Le 17 juin 2026, la Réserve fédérale américaine, désormais dirigée par Kevin Warsh, a maintenu ses taux à 3,50-3,75%, mais a relevé la médiane du dot plot à 3,8%, contre 3,4% en mars. Dans le même trimestre, la Fed est passée d’une prévision de baisse à une prévision de hausse. Bitcoin évoluait autour de 64 500 dollars, avec un test des 60 000 dollars jugé plausible à court terme selon les données de CoinGecko.
Le vote a été unanime, 12 voix contre 0. Les marchés actions ont clôturé dans le rouge: le Dow Jones a perdu 0,98%, le S&P 500 a cédé 1,21% et le Nasdaq a reculé de 1,34%. Le rendement du Treasury américain à 2 ans a bondi de 16 points de base pour atteindre 4,21%, son plus haut niveau depuis plus d’un an.
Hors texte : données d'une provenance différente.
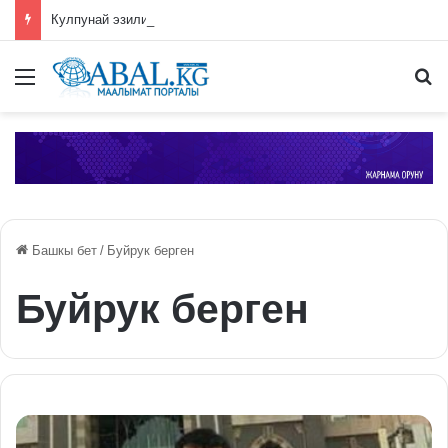
Кулпунай эзилип даамын жоготпоо үчүн туура жууш ыкмасы айтылды
Меню
П
Башкы бет
/
Буйрук берген
Буйрук берген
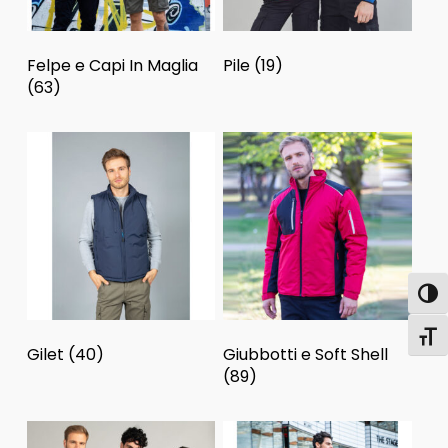
Felpe e Capi In Maglia
Pile
(19)
(63)
Attiva
Attiv
Gilet
(40)
Giubbotti e Soft Shell
(89)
Le dollar a progressé d’environ 1%, tandis que l’or a perdu plus de 2%. Ces mouvements reflètent un scénario de taux élevés prolongés que Warsh semble vouloir ancrer durablement.
La baisse de 2026 a disparu
Concrètement, neuf membres du FOMC sur dix-huit anticipent désormais au moins une hausse avant décembre. En mars, la médiane impliquait encore une baisse. Cette révision découle directement de l’inflation: la prévision PCE de fin 2026 est remontée à 3,6%, contre 2,7% trois mois auparavant. Les prix à la consommation en mai affichaient une hausse de 4,2% sur un an, selon le Bureau of Labor Statistics, leur niveau le plus élevé depuis avril 2023. Le conflit en Iran et le choc sur les prix de l’énergie pèsent sur ces projections.
Prévision Fed inflation PCE 2026: mars vs juin
Source: Réserve fédérale américaine, Summary of Economic Projections, juin 2026
Conséquences pour les crypto
Les marchés crypto réagissent davantage aux projections qu’à la décision de taux elle-même. Bitcoin évoluait autour de 64 500 dollars au moment de la décision, selon CoinGecko, et un retour vers les 60 000 dollars reste un scénario à court terme. Ethereum était sous les 1 750 dollars. Des taux plus élevés renforcent le dollar, ce qui pèse historiquement sur Bitcoin et Ethereum. Le coût d’opportunité de détenir des actifs sans rendement augmente également. Le scénario d’un assouplissement des conditions financières d’ici fin d’année, qui donnait de l’air aux acheteurs en mars, est désormais caduc. Les premières baisses de taux ne sont peut-être pas attendues avant 2027.
Warsh coupe court
Le premier communiqué du FOMC sous la présidence de Warsh tenait en trois paragraphes et environ 114 mots, sans aucune orientation prospective. Warsh lui-même l’a qualifié de «sec». Le président n’a pas soumis son propre point sur le dot plot, ce qui reflète sa méfiance de longue date envers les indications prospectives explicites. Warsh a par ailleurs annoncé la création de cinq groupes de travail chargés de revoir les opérations de la Fed, sa stratégie de communication et les causes profondes de l’épisode inflationniste actuel. Sur la stabilité des prix, il a été sans ambiguïté: l’engagement est fort et unanime. L’ancien président Jerome Powell reste membre votant du conseil des gouverneurs.
Ce qu’il faut surveiller
Les prochaines projections de la Fed seront publiées en septembre. D’ici là, deux variables sont déterminantes: la trajectoire mensuelle de l’inflation et le premier vrai test de liquidité sous Warsh, car toute modification du bilan de la Fed se répercuterait sur les marchés crypto par des effets de second ordre sur l’appétit pour le risque. Pour les investisseurs européens soumis au prélèvement forfaitaire unique de 30%, une remontée du dollar accentue également la pression sur les plus-values libellées en euros. Les documents officiels sont disponibles sur le site de la Réserve fédérale et les données de prix sur le Bureau of Labor Statistics.